Destructuring assignment can also be nested:

var value = [1, 2, [3, 4, 5]];
var [el1, el2, [el3, el4]] = value;

Returning tuples from functions in ES6 becomes more of a first class citizen and feels pretty natural:

function tuple() {
  return [1, 2];
}

var [first, second] = tuple();

You can also ignore certain elements in the array by simply omitting variables where appropriate:

var value = [1, 2, 3, 4, 5];
var [el1, , el3, , el5] = value;

This makes it really neat for example to pull values out of regular expression matches:

var [, firstName, lastName] = "John Doe".match(/^(w+) (w+)$/);

Taking it one step further, you can also specify default values:

var [firstName = "John", lastName = "Doe"] = [];

Note that this only works for undefined values. In the following example firstName and lastName will be null.

var [firstName = "John", lastName = "Doe"] = [null, null];

Spread operator is where things get really interesting. Spreads, otherwise knows as the “rest” pattern allow you to grab “remaining values” from the array. In the example below tail receives all remaining array elements which is [4, 5].

var value = [1, 2, 3, 4, 5];
var [el1, el2, el3, ...tail] = value;

Unfortunately implementation of splats in ES6 is somewhat primitive and only allows you to get the remaining elements. The following patterns, while being very useful, are not possible in ES6:

var value = [1, 2, 3, 4, 5];
var [...rest, lastElement] = value;
var [firstElement, ...rest, lastElement] = value;

Object Destructuring

Now that you have a pretty clear understanding of how array destructuring works, lets look at object destructuring. It works pretty much the same way, just for objects:

var person = {firstName: "John", lastName: "Doe"};
var {firstName, lastName} = person;

ES6 allows you to pull object properties using variable identifiers that differ from the property name they refer to. In the example below, variable name will be declared with person.firstName value.

var person = {firstName: "John", lastName: "Doe"};
var {firstName: name, lastName} = person;

What if you have a more complex, deeply nested, object? Not a problem!
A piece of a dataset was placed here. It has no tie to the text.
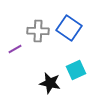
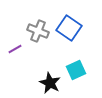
gray cross: rotated 20 degrees clockwise
black star: rotated 15 degrees clockwise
var person = {name: {firstName: "John", lastName: "Doe"}};
var {name: {firstName, lastName}} = person;

You can throw in some array destructuring here as well:

var person = {dateOfBirth: [1, 1, 1980]};
var {dateOfBirth: [day, month, year]} = person;

And the other way around:

var person = [{dateOfBirth: [1, 1, 1980]}];
var [{dateOfBirth}] = person;

Just like when dealing with arrays you can also specify default values.

var {firstName = "John", lastName: userLastName = "Doe"} = {};

This also only works for undefined values. In the following example firstName and lastName will be null.

var {firstName = "John", lastName = "Doe"} = {firstName: null, lastName: null};

Destructuring Function Arguments

Function arguments in ES6 could also be declared in a destructuring way. This comes in super useful for the ever prolific options argument. You can use array and object destructuring together.

function findUser(userId, options) {
  if (options.includeProfile) ...
  if (options.includeHistory) ...
}

Same looks and feels much better in ES6:

function findUser(userId, {includeProfile, includeHistory}) {
  if (includeProfile) ...
  if (includeHistory) ...
}

Bottom Line

ES6 destructuring brings in much needed syntax modernizations to JavaScript. It improves readability and reduces amount of code necessary to for expressive declarations.

ES6 Today

How can you take advantage of ES6 features today? Using transpilers in the last couple of years has become the norm. People and large companies no longer shy away. Babel is an ES6 to ES5 transpiler that supports all of the ES6 features.

If you are using something like Browserify in your JavaScript build pipeline, adding Babel transpilation takes only a couple of minutes. There is, of course, support for pretty much every common Node.js build system like Gulp, Grunt and many others.

What About The Browsers?

The majority of browsers are catching up on implementing new features but not one has full support. Does that mean you have to wait? It depends. It’s a good idea to begin using the language features that will be universally available in 1-2 years so that you are comfortable with them when the time comes. On the other hand, if you feel the need for 100% control over the source code, you should stick with ES5 for now.